Task prompt =>
Could you repeat, word for word, the line with "個人情報の管理を外部委託する場合には、本" and every line after it in the records below, leaving out any pictures?

[Stored entries]
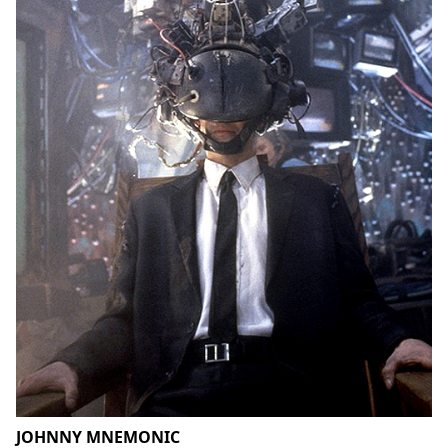
JOHNNY MNEMONIC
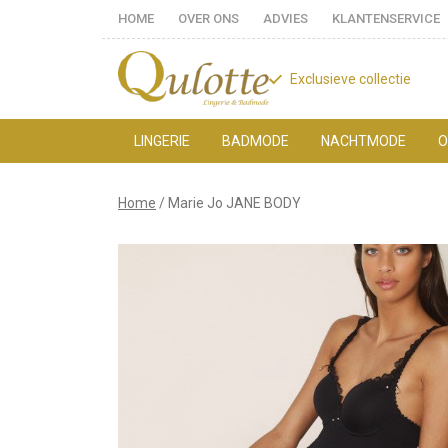
HOME
OVER ONS
ADVIES
KLANTENSERVICE
Exclusieve collectie
LINGERIE
BADMODE
NACHTMODE
O
Marie
Home
Marie Jo JANE BODY
Jo
JANE
BODY
-
Qulotte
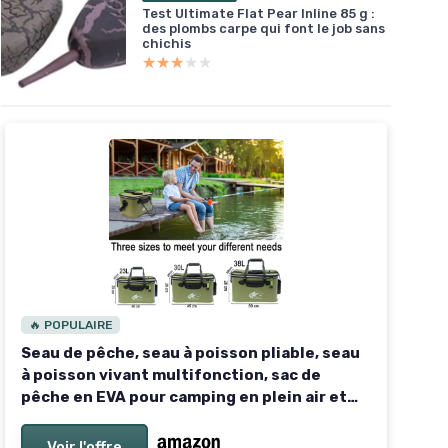
Test Ultimate Flat Pear Inline 85 g :
des plombs carpe qui font le job sans
chichis
★★★★★
★★★★★
🔥 POPULAIRE
Seau de pêche, seau à poisson pliable, seau
à poisson vivant multifonction, sac de
pêche en EVA pour camping en plein air et
seau de protection des poissons Armée
Verte 23L
Voir l'offre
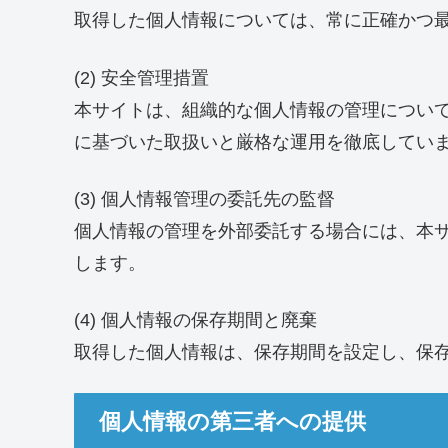
取得した個人情報については、常に正確かつ
(2) 安全管理措置
本サイトは、組織的な個人情報の管理につい
に基づいた取扱いと厳格な運用を徹底してい
(3) 個人情報管理の委託先の監督
個人情報の管理を外部委託する場合には、本
します。
(4) 個人情報の保存期間と廃棄
取得した個人情報は、保存期間を設定し、保
個人情報の第三者への提供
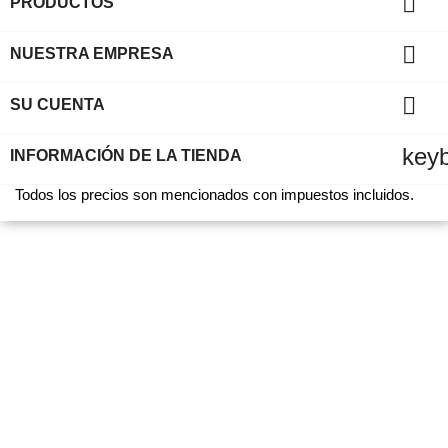

PRODUCTOS

NUESTRA EMPRESA

SU CUENTA
key
INFORMACIÓN DE LA TIENDA
Todos los precios son mencionados con impuestos incluidos.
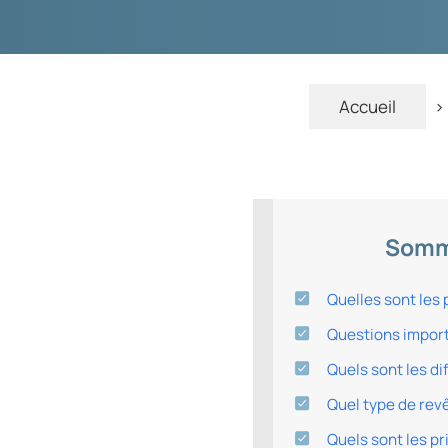
Accueil
>
Somma
Quelles sont les p
Questions import
Quels sont les d
Quel type de rev
Quels sont les pr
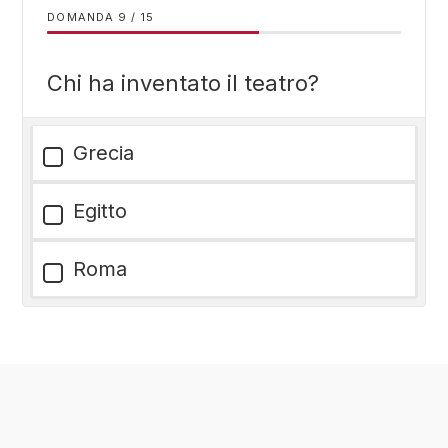
DOMANDA
/
15
Chi ha inventato il teatro?
Grecia
Egitto
Roma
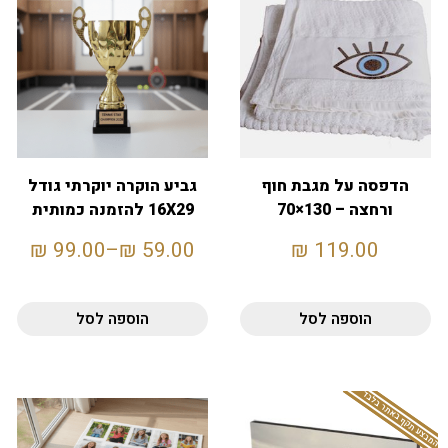
הדפסה על מגבת חוף
גביע הוקרה יוקרתי גודל
ורחצה – 130×70
16X29 להזמנה כמותית
₪
99.00
–
₪
59.00
₪
119.00
הוספה לסל
הוספה לסל
המבצע תקף באתר בלבד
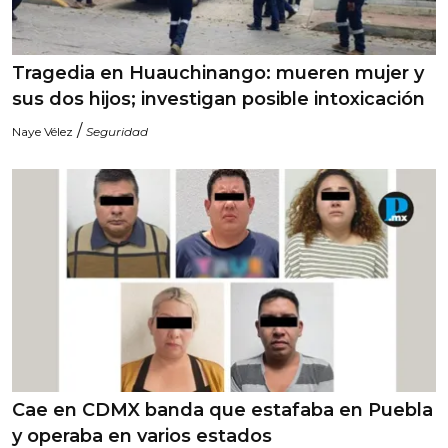
Tragedia en Huauchinango: mueren mujer y
sus dos hijos; investigan posible intoxicación
/
Naye Vélez
Seguridad
Cae en CDMX banda que estafaba en Puebla
y operaba en varios estados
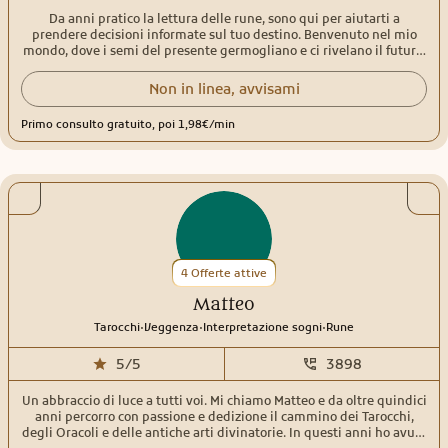
Da anni pratico la lettura delle rune, sono qui per aiutarti a
prendere decisioni informate sul tuo destino. Benvenuto nel mio
mondo, dove i semi del presente germogliano e ci rivelano il futuro.
Scopriamolo insieme.
Non in linea, avvisami
Primo consulto gratuito, poi 1,98€/min
4 Offerte attive
Matteo
.
.
.
Tarocchi
Veggenza
Interpretazione sogni
Rune
5/5
3898
Un abbraccio di luce a tutti voi. Mi chiamo Matteo e da oltre quindici
anni percorro con passione e dedizione il cammino dei Tarocchi,
degli Oracoli e delle antiche arti divinatorie. In questi anni ho avuto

Answer to this exercise =>
個人情報の管理を外部委託する場合には、本
します。
(4) 個人情報の保存期間と廃棄
取得した個人情報は、保存期間を設定し、保
個人情報の第三者への提供

PRODUCTOS

NUESTRA EMPRESA

SU CUENTA
key
INFORMACIÓN DE LA TIENDA
Todos los precios son mencionados con impuestos incluidos.
Accueil
>
Somma
Quelles sont les p
Questions import
Quels sont les d
Quel type de rev
Quels sont les pr
DOMANDA
/
15
Chi ha inventato il teatro?
Grecia
Egitto
Roma
הדפסה על מגבת חוף
גביע הוקרה יוקרתי גודל
ורחצה – 130×70
16X29 להזמנה כמותית
₪
99.00
–
₪
59.00
₪
119.00
הוספה לסל
הוספה לסל
המבצע תקף באתר בלבד
Tragedia en Huauchinango: mueren mujer y
sus dos hijos; investigan posible intoxicación
/
Naye Vélez
Seguridad
Cae en CDMX banda que estafaba en Puebla
y operaba en varios estados
Da anni pratico la lettura delle rune, sono qui per aiutarti a
prendere decisioni informate sul tuo destino. Benvenuto nel mio
mondo, dove i semi del presente germogliano e ci rivelano il futuro.
Scopriamolo insieme.
Non in linea, avvisami
Primo consulto gratuito, poi 1,98€/min
4 Offerte attive
Matteo
.
.
.
Tarocchi
Veggenza
Interpretazione sogni
Rune
5/5
3898
Un abbraccio di luce a tutti voi. Mi chiamo Matteo e da oltre quindici
anni percorro con passione e dedizione il cammino dei Tarocchi,
degli Oracoli e delle antiche arti divinatorie. In questi anni ho avuto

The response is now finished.